Tout l’équipage hocha la tête.
— Attendez… hésita Yulia, quelle diversion ?
— Nous avions prévu que, lorsque nous sortirions, Ashä et l’escouade d’assaut se servent de notre poudre pour faire sauter un bâtiment, expliqua le Capitaine Corsaire, placide. Les soldats devraient logiquement se diriger par là-bas, ce qui laissera le temps d’atteindre et de préparer l’Eclat. J’ai mis au courant Angora, et elle y consent.
— Ça a des chances de marcher, admit la femme aux cheveux rouges. Une explosion devrait s’entendre parfaitement d’ici, ce sera le signal.
Yulia dévisagea la Dragon, le sang quittant son visage et la laissant blanche. Faire sauter quelque chose à Cathuba… faire exploser un bâtiment de son père ! Elle serra les dents. Sans doute n’avaient-elles pas le choix, mais ces méthodes de pirates ne lui plaisaient pas du tout ! Si Marisa était là…
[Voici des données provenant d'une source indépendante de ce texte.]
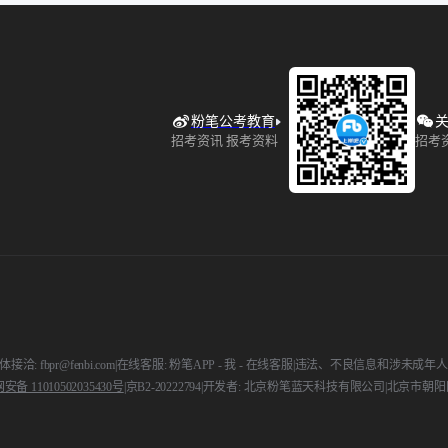
粉笔公考教育
关
招考资讯 报考资料
招考
接洽: fbpr@fenbi.com
|
在线客服: 粉笔APP - 我 - 在线客服
|
违法、不良信息和涉未成年人举报电话:
备 11010502035430号
|
京B2-20222794
|
开发者: 北京粉笔蓝天科技有限公司
|
北京市朝阳区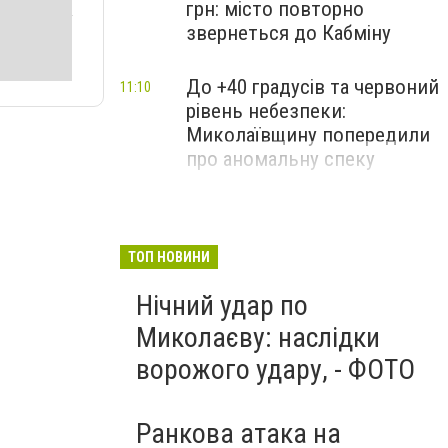
грн: місто повторно
звернеться до Кабміну
До +40 градусів та червоний
11:10
рівень небезпеки:
Миколаївщину попередили
про аномальну спеку
ТОП НОВИНИ
Нічний удар по
Миколаєву: наслідки
ворожого удару, - ФОТО
Ранкова атака на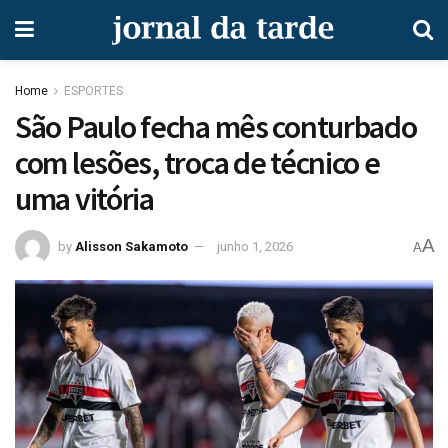
Home
ESPORTES
São Paulo fecha mês conturbado
com lesões, troca de técnico e
uma vitória
A
by
Alisson Sakamoto
junho 1, 2026
A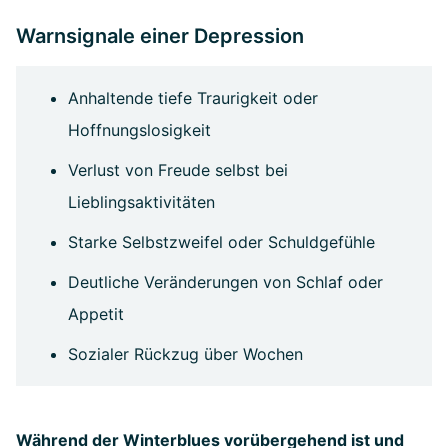
Warnsignale einer Depression
Anhaltende tiefe Traurigkeit oder
Hoffnungslosigkeit
Verlust von Freude selbst bei
Lieblingsaktivitäten
Starke Selbstzweifel oder Schuldgefühle
Deutliche Veränderungen von Schlaf oder
Appetit
Sozialer Rückzug über Wochen
Während der Winterblues vorübergehend ist und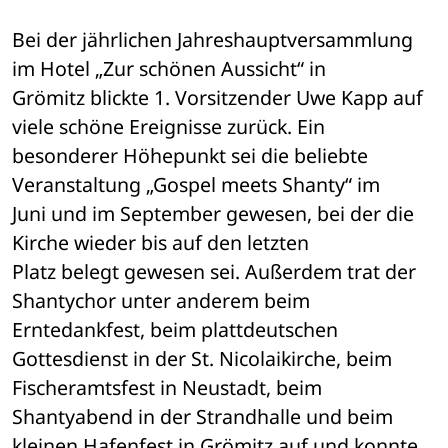
Bei der jährlichen Jahreshauptversammlung 
im Hotel „Zur schönen Aussicht“ in 

Grömitz blickte 1. Vorsitzender Uwe Kapp auf 
viele schöne Ereignisse zurück. Ein 

besonderer Höhepunkt sei die beliebte 
Veranstaltung „Gospel meets Shanty“ im 

Juni und im September gewesen, bei der die 
Kirche wieder bis auf den letzten 

Platz belegt gewesen sei. Außerdem trat der 
Shantychor unter anderem beim 

Erntedankfest, beim plattdeutschen 
Gottesdienst in der St. Nicolaikirche, beim 

Fischeramtsfest in Neustadt, beim 
Shantyabend in der Strandhalle und beim 

kleinen Hafenfest in Grömitz auf und konnte 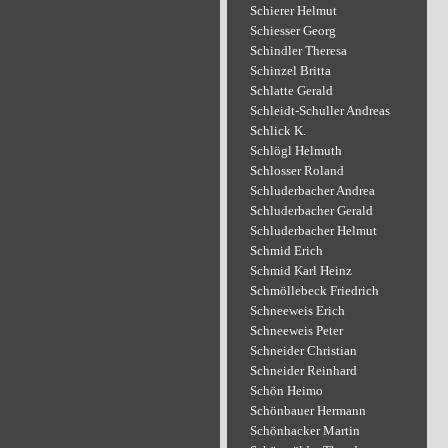
Schierer Helmut
Schiesser Georg
Schindler Theresa
Schinzel Britta
Schlatte Gerald
Schleidt-Schuller Andreas
Schlick K.
Schlögl Helmuth
Schlosser Roland
Schluderbacher Andrea
Schluderbacher Gerald
Schluderbacher Helmut
Schmid Erich
Schmid Karl Heinz
Schmöllebeck Friedrich
Schneeweis Erich
Schneeweis Peter
Schneider Christian
Schneider Reinhard
Schön Heimo
Schönbauer Hermann
Schönhacker Martin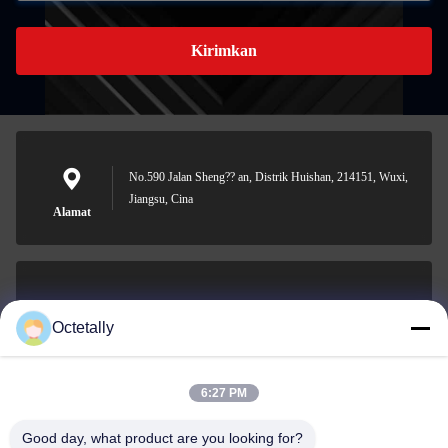
Kirimkan
No.590 Jalan Sheng?? an, Distrik Huishan, 214151, Wuxi,
Jiangsu, Cina
Alamat
sales@wellleader.com
Octetally
E-mail
6:27 PM
Good day, what product are you looking for?
0086-510-83271222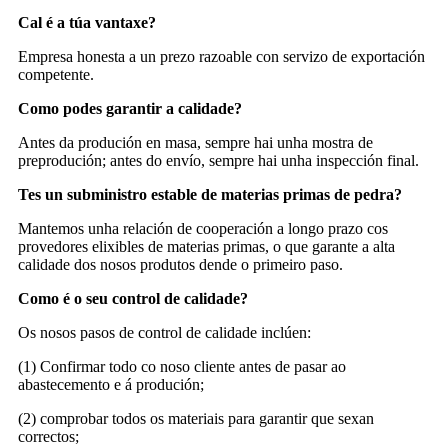
Cal é a túa vantaxe?
Empresa honesta a un prezo razoable con servizo de exportación
competente.
Como podes garantir a calidade?
Antes da produción en masa, sempre hai unha mostra de
preprodución; antes do envío, sempre hai unha inspección final.
Tes un subministro estable de materias primas de pedra?
Mantemos unha relación de cooperación a longo prazo cos
provedores elixibles de materias primas, o que garante a alta
calidade dos nosos produtos dende o primeiro paso.
Como é o seu control de calidade?
Os nosos pasos de control de calidade inclúen:
(1) Confirmar todo co noso cliente antes de pasar ao
abastecemento e á produción;
(2) comprobar todos os materiais para garantir que sexan
correctos;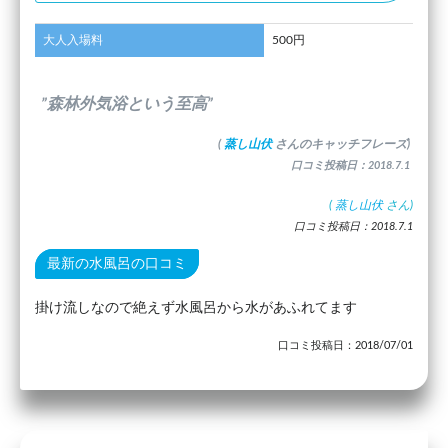
大人入場料
500円
”森林外気浴という至高”
(
蒸し山伏
さんのキャッチフレーズ)
口コミ投稿日：2018.7.1
(
蒸し山伏
さん)
口コミ投稿日：2018.7.1
最新の水風呂の口コミ
掛け流しなので絶えず水風呂から水があふれてます
口コミ投稿日：2018/07/01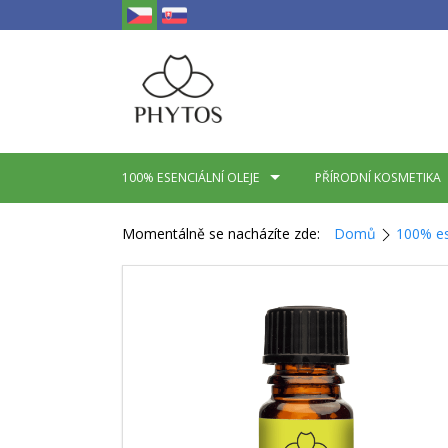
100% ESENCIÁLNÍ OLEJE
PŘÍRODNÍ KOSMETIKA
Momentálně se nacházíte zde:
Domů
100% es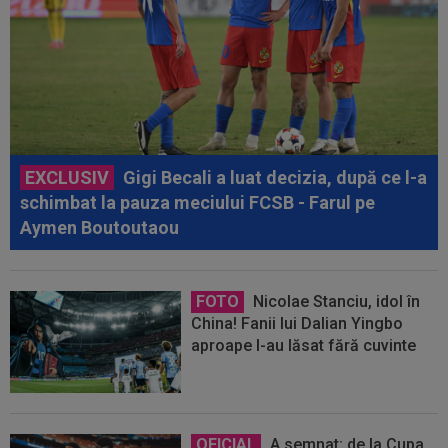
EXCLUSIV
Gigi Becali a luat decizia, după ce l-a
schimbat la pauza meciului FCSB - Farul pe
Aymen Boutoutaou
FOTO
Nicolae Stanciu, idol în
China! Fanii lui Dalian Yingbo
aproape l-au lăsat fără cuvinte
OFICIAL
A semnat: de la Cupa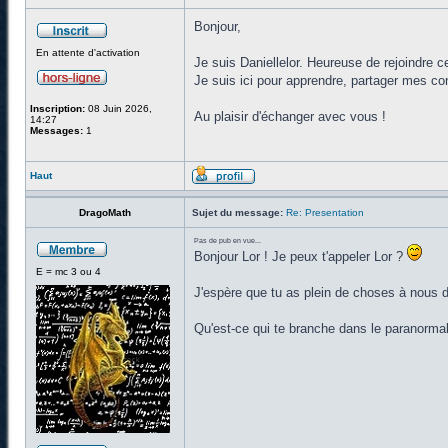
Bonjour,
En attente d'activation
Je suis Daniellelor. Heureuse de rejoindre
Je suis ici pour apprendre, partager mes co
Inscription:
08 Juin 2026,
Au plaisir d'échanger avec vous !
14:27
Messages:
1
Haut
DragoMath
Sujet du message:
Re: Presentation
Pas de pub en vue...
Bonjour Lor ! Je peux t'appeler Lor ?
E = mc 3 ou 4
J'espère que tu as plein de choses à nous dir
Qu'est-ce qui te branche dans le paranorma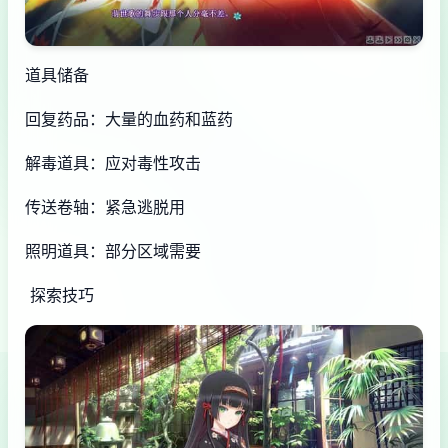
道具储备
回复药品：大量的血药和蓝药
解毒道具：应对毒性攻击
传送卷轴：紧急逃脱用
照明道具：部分区域需要
探索技巧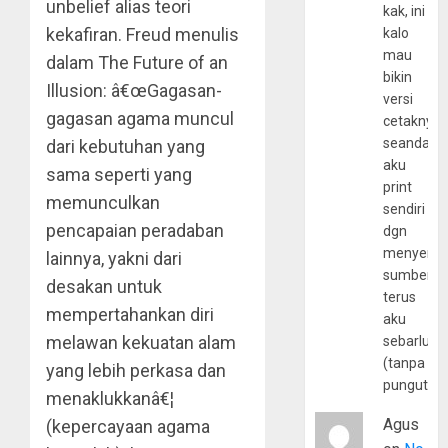
unbelief alias teori
kak, ini
kekafiran. Freud menulis
kalo
mau
dalam The Future of an
bikin
Illusion: â€œGagasan-
versi
gagasan agama muncul
cetaknya
seandain
dari kebutuhan yang
aku
sama seperti yang
print
memunculkan
sendiri
pencapaian peradaban
dgn
menyerta
lainnya, yakni dari
sumber
desakan untuk
terus
mempertahankan diri
aku
melawan kekuatan alam
sebarluas
(tanpa
yang lebih perkasa dan
pungutan
menaklukkanâ€¦
Agus
(kepercayaan agama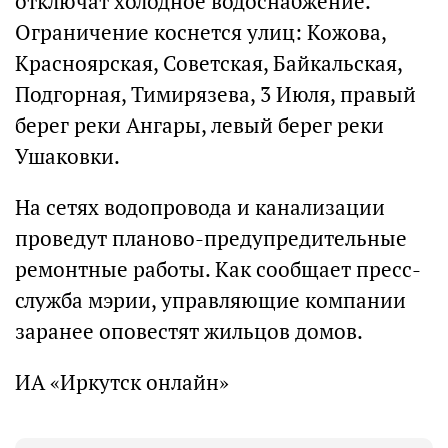
отключат холодное водоснабжение.
Ограничение коснется улиц: Кожова,
Красноярская, Советская, Байкальская,
Подгорная, Тимирязева, 3 Июля, правый
берег реки Ангары, левый берег реки
Ушаковки.
На сетях водопровода и канализации
проведут планово-предупредительные
ремонтные работы. Как сообщает пресс-
служба мэрии, управляющие компании
заранее оповестят жильцов домов.
ИА «Иркутск онлайн»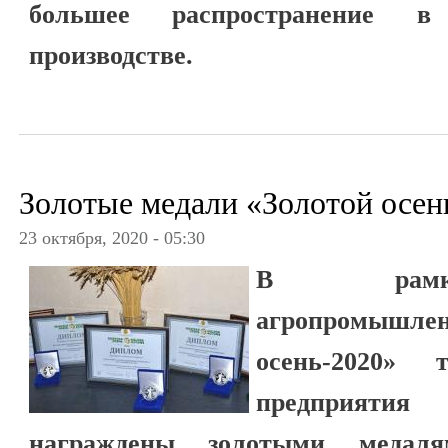
большее распространение в с
производстве.
Золотые медали «Золотой осен
23 октября, 2020 - 05:30
В рамка
агропромышлен
осень-2020» 
предприятия
награждены золотыми меда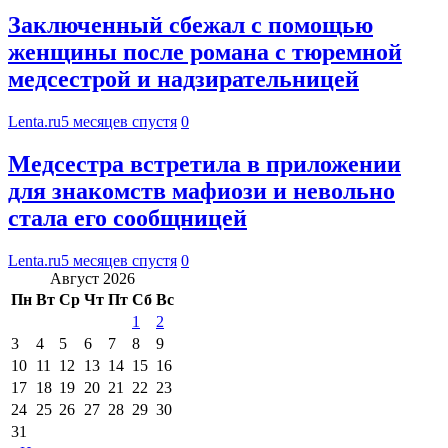
Заключенный сбежал с помощью
женщины после романа с тюремной
медсестрой и надзирательницей
Lenta.ru
5 месяцев спустя
0
Медсестра встретила в приложении
для знакомств мафиози и невольно
стала его сообщницей
Lenta.ru
5 месяцев спустя
0
Август 2026
Пн
Вт
Ср
Чт
Пт
Сб
Вс
1
2
3
4
5
6
7
8
9
10
11
12
13
14
15
16
17
18
19
20
21
22
23
24
25
26
27
28
29
30
31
La jeune fille ouvrit grand les yeux.
— Angora ! s’exclama-t-elle. Marisa ! Senex ! Ils doivent encore être à la maison ! On ne peut pas s’enfuir sans eux ! Il faut aller les chercher !
Taylor se retourna et protesta :
— Quoi ? Mais tu n’es pas sérieuse ! On a pas le temps de…
Angora hésita, Yulia le vit clairement dans ses yeux. La Dragon baissa le regard, et passa machinalement les doigts sur le métal de son bras droit alors que les Corsaires se perdaient en démêlés. La petite ne comprit pas ce qui se passait, et se rapprocha d’elle.
— Angora ? ça… ça va ?
La femme au bras mécanique se redressa alors.
— Ça va, assura-t-elle fermement. Tu as raison. Je vais aller les chercher. Allez-y au signal, je reviendrai à temps.
Tous furent interloqués. Avant que Taylor n’ait pu argumenter, la Dragon s’était élancée dans une galerie obscure.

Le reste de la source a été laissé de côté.